Segment Start: Records for processing

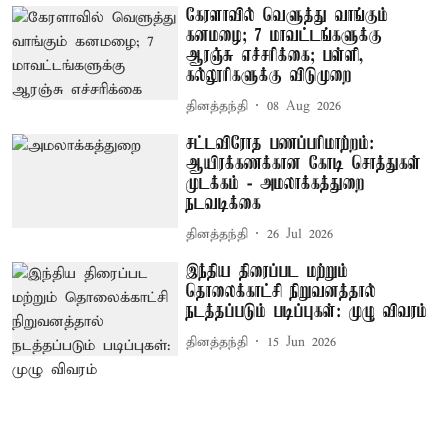
கேரளாவில் வெளுத்து வாங்கும்
கனமழை; 7 மாவட்டங்களுக்கு
ஆரஞ்சு எச்சரிக்கை; பள்ளி,
கல்லூரிகளுக்கு விடுமுறை
தினத்தந்தி
08 Aug 2026
சட்டவிரோத பணப்பரிமாற்றம்:
ஆயிரக்கணக்கான கோடி சொத்துகள்
முடக்கம் - அமலாக்கத்துறை
நடவடிக்கை
தினத்தந்தி
26 Jul 2026
இந்திய திரைப்பட மற்றும்
தொலைக்காட்சி நிறுவனத்தால்
நடத்தப்படும் படிப்புகள்: முழு விவரம்
தினத்தந்தி
15 Jun 2026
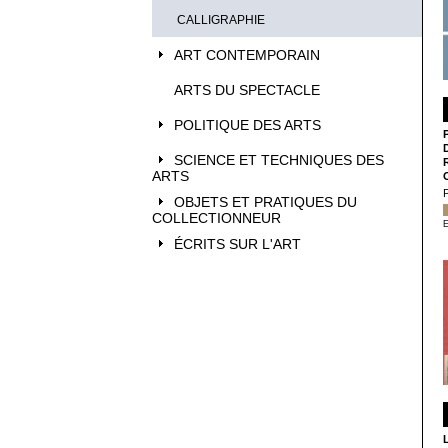
CALLIGRAPHIE
ART CONTEMPORAIN
ARTS DU SPECTACLE
POLITIQUE DES ARTS
SCIENCE ET TECHNIQUES DES
ARTS
OBJETS ET PRATIQUES DU
COLLECTIONNEUR
E
ÉCRITS SUR L'ART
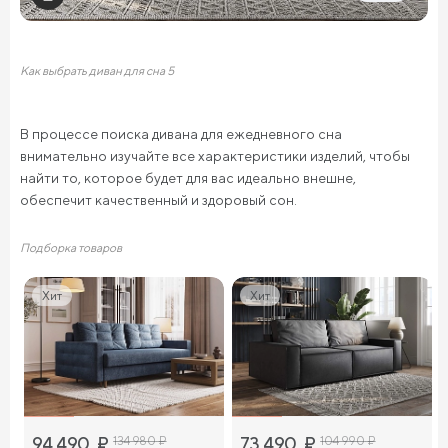
Как выбрать диван для сна 5
В процессе поиска дивана для ежедневного сна
внимательно изучайте все характеристики изделий, чтобы
найти то, которое будет для вас идеально внешне,
обеспечит качественный и здоровый сон.
Подборка товаров
Хит
Хит
94 490
₽
134 980
₽
73 490
₽
104 990
₽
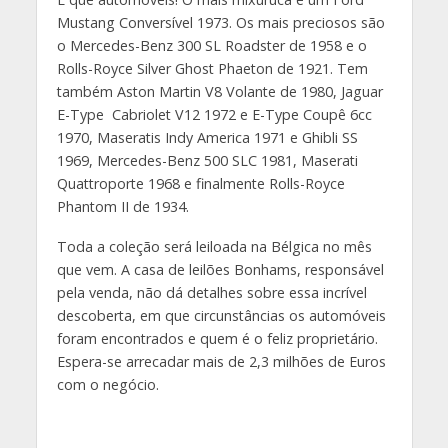
Mustang Conversível 1973. Os mais preciosos são
o Mercedes-Benz 300 SL Roadster de 1958 e o
Rolls-Royce Silver Ghost Phaeton de 1921. Tem
também Aston Martin V8 Volante de 1980, Jaguar
E-Type Cabriolet V12 1972 e E-Type Coupê 6cc
1970, Maseratis Indy America 1971 e Ghibli SS
1969, Mercedes-Benz 500 SLC 1981, Maserati
Quattroporte 1968 e finalmente Rolls-Royce
Phantom II de 1934.
Toda a coleção será leiloada na Bélgica no mês
que vem. A casa de leilões Bonhams, responsável
pela venda, não dá detalhes sobre essa incrível
descoberta, em que circunstâncias os automóveis
foram encontrados e quem é o feliz proprietário.
Espera-se arrecadar mais de 2,3 milhões de Euros
com o negócio.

Segment End: Records for processing

▶ **Your instructions**
Give back, unchanged, every line from the one with "E-Type Cabriolet V12 1972 e E-Type Coupê 6cc" to the end of the entries above.

▶ **Task output**
E-Type Cabriolet V12 1972 e E-Type Coupê 6cc
1970, Maseratis Indy America 1971 e Ghibli SS
1969, Mercedes-Benz 500 SLC 1981, Maserati
Quattroporte 1968 e finalmente Rolls-Royce
Phantom II de 1934.
Toda a coleção será leiloada na Bélgica no mês
que vem. A casa de leilões Bonhams, responsável
pela venda, não dá detalhes sobre essa incrível
descoberta, em que circunstâncias os automóveis
foram encontrados e quem é o feliz proprietário.
Espera-se arrecadar mais de 2,3 milhões de Euros
com o negócio.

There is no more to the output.